La Côte d’Ivoire produit 60 % du caoutchouc d’Afrique et pointe au septième rang mondial. Après 468 000 tonnes en 2016 et 603 000 tonnes en 2017, les prévisions tablent sur 720 000 tonnes en 2018 et sur une hausse de 20 % sur les trois prochaines années. Mais malgré la hausse de la production, les revenus individuels baissent.

Plus rentable que le cacao

L’histoire du caoutchouc ivoirien commence par une défaite : celle de la France à Dien Bien Phu, en 1954. Avec cette débâcle, la puissance coloniale française perd l’Indochine et les immenses plantations de caoutchouc destiné au fabricant de pneus Michelin. Les grains d’hévéa sont alors introduits en Côte d’Ivoire, mais la production du latex restera insignifiante avant de grimper en flèche à partir de 2009, grâce à un ambitieux plan financé par le Fonds de développement de l’hévéaculture, d’un montant de 26 milliards de francs CFA (environ 40 millions d’euros) sur neuf ans.

Cet appui au secteur a permis, de 2009 à 2018, la création de 110 000 hectares de plantations nouvelles, l’ouverture de pistes rurales et la formation aux métiers de l’hévéa, notamment les « saigneurs » dont le travail très minutieux consiste à entailler les arbres pour faire couler la sève blanche récupérée dans des tasses attachées au tronc.
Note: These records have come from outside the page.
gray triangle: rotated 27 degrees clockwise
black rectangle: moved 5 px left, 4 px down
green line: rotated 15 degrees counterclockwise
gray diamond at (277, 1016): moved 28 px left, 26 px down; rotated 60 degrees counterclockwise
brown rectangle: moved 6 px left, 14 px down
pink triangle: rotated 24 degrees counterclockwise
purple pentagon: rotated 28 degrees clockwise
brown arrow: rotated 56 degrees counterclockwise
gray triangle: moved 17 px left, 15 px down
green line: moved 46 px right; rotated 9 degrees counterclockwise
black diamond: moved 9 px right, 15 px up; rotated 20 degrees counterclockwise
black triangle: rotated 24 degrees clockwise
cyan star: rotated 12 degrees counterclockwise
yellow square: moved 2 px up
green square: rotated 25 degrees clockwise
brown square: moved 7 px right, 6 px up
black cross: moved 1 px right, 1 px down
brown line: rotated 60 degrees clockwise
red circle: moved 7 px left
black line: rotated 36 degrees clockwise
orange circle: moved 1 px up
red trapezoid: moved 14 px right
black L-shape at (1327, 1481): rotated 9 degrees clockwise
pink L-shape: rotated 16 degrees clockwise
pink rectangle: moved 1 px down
Les planteurs ivoiriens ont alors surfé sur un prix du caoutchouc qui avait atteint 5 000 dollars la tonne sur le marché mondial.

Le cacao, trésor de la Côte d’Ivoire – dont elle est le premier producteur mondial –, en fait alors les frais. Même dans les régions où il régnait en maître (ouest et est), des agriculteurs, gagnés par la fièvre du caoutchouc, arrachent leurs vieux plants pour se mettre à l’hévéa. L’hévéa produit dix mois sur douze et « générait alors des revenus mensuels consistants, contrairement au cacao qui ne fait que deux récoltes par an », se souvient Justin Okingni, un producteur.

Mais le succès vire au cauchemar en 2011. « Aujourd’hui, on est à peine à 1 000 dollars la tonne », déplore le président de l’Apromac, Eugène Kremien, un ancien fonctionnaire qui s’est converti à l’hévéa il y a trente-cinq ans et qui est propriétaire d’une unité industrielle.

Taxe sur le chiffre d’affaires

Malheureusement pour les 160 000 producteurs de caoutchouc ivoiriens, les prix sont fixés par la bourse du caoutchouc de Singapour, siège du groupe Olam, un des géants du secteur qui a des plantations partout à travers le monde et notamment en Côte d’Ivoire. L’arrivée à maturité de 100 000 hectares de plantations en Malaisie, qui produit près de 90 % du caoutchouc mondial, a fortement perturbé le marché : la production mondiale est passée en trois ans de 9 millions à 13 millions de tonnes en 2017, alors que la demande n’a pas suivi.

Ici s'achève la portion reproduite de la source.